WHAT THIS TASK INVOLVES:
Each line of the records below that holds "your" should be copied out.

##### RECORDS FOR THIS EXERCISE

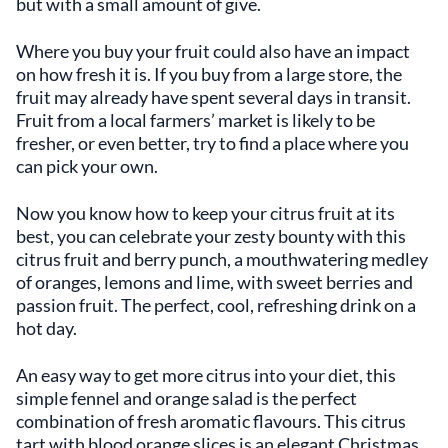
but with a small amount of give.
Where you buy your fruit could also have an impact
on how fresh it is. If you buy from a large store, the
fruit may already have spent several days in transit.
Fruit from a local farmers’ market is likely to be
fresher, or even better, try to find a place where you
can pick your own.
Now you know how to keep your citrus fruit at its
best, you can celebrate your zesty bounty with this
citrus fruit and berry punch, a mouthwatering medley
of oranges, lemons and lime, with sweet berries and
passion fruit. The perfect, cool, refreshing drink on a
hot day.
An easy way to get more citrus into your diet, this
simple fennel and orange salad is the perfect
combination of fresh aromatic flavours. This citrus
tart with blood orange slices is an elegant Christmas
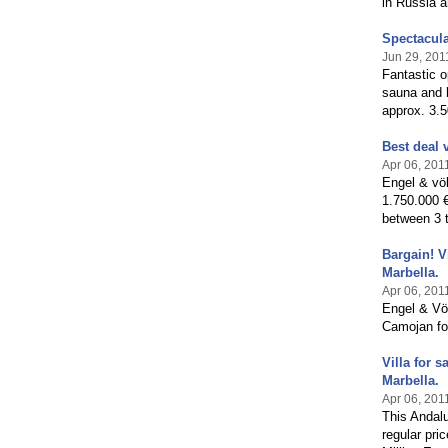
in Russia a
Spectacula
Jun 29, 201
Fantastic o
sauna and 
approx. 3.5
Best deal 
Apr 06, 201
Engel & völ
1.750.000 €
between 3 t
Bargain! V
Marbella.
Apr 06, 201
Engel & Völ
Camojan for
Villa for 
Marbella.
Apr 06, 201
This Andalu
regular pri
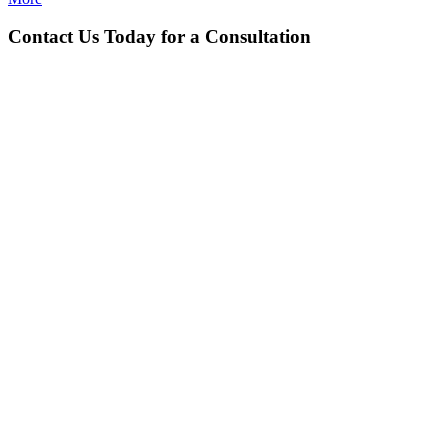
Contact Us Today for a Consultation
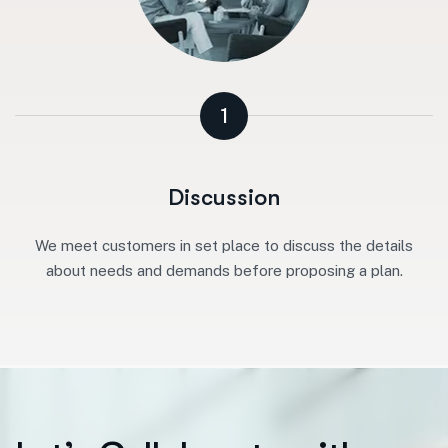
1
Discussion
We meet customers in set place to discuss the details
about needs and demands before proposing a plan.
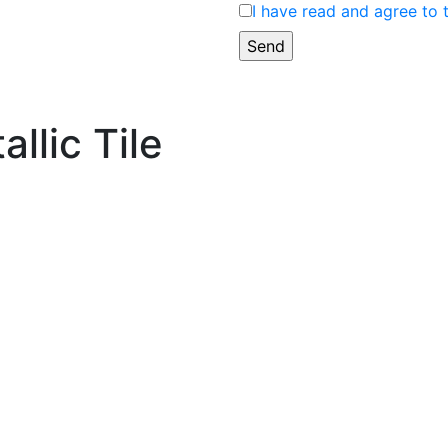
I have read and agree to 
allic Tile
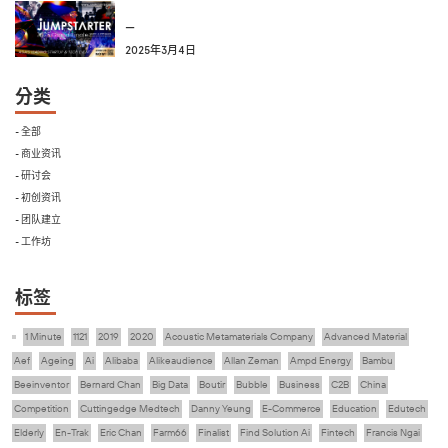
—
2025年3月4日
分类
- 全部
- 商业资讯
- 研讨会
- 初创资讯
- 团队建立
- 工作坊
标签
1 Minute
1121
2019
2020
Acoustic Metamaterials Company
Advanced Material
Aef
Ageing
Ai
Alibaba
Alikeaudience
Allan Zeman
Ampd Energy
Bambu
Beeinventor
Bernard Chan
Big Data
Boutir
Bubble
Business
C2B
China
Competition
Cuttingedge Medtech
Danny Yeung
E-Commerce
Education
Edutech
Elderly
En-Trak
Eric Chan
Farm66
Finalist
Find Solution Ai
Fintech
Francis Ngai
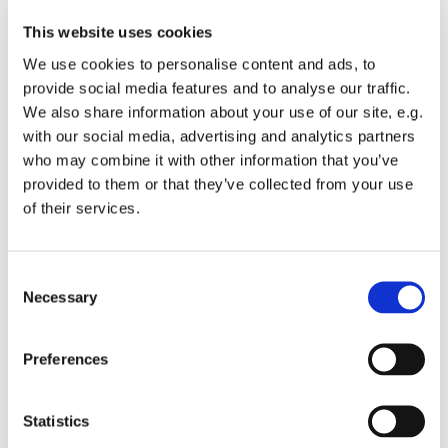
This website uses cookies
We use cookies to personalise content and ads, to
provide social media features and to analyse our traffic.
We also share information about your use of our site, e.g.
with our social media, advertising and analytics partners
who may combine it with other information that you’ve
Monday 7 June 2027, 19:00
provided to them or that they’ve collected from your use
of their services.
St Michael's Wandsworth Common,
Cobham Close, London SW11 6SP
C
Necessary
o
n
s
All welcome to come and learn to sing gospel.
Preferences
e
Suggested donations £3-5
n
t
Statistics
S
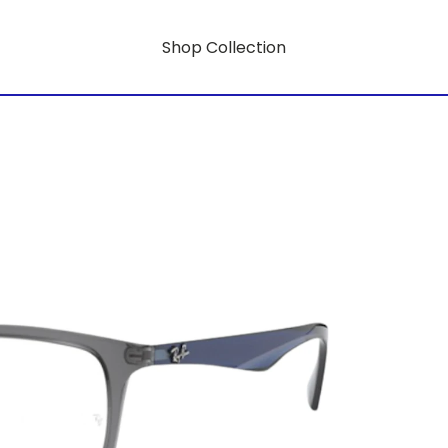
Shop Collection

##########

SOLVED PROBLEM:
Where you buy your fruit could also have an impact
can pick your own.
Now you know how to keep your citrus fruit at its
best, you can celebrate your zesty bounty with this
An easy way to get more citrus into your diet, this
We also share information about your use of our site, e.g.
provided to them or that they’ve collected from your use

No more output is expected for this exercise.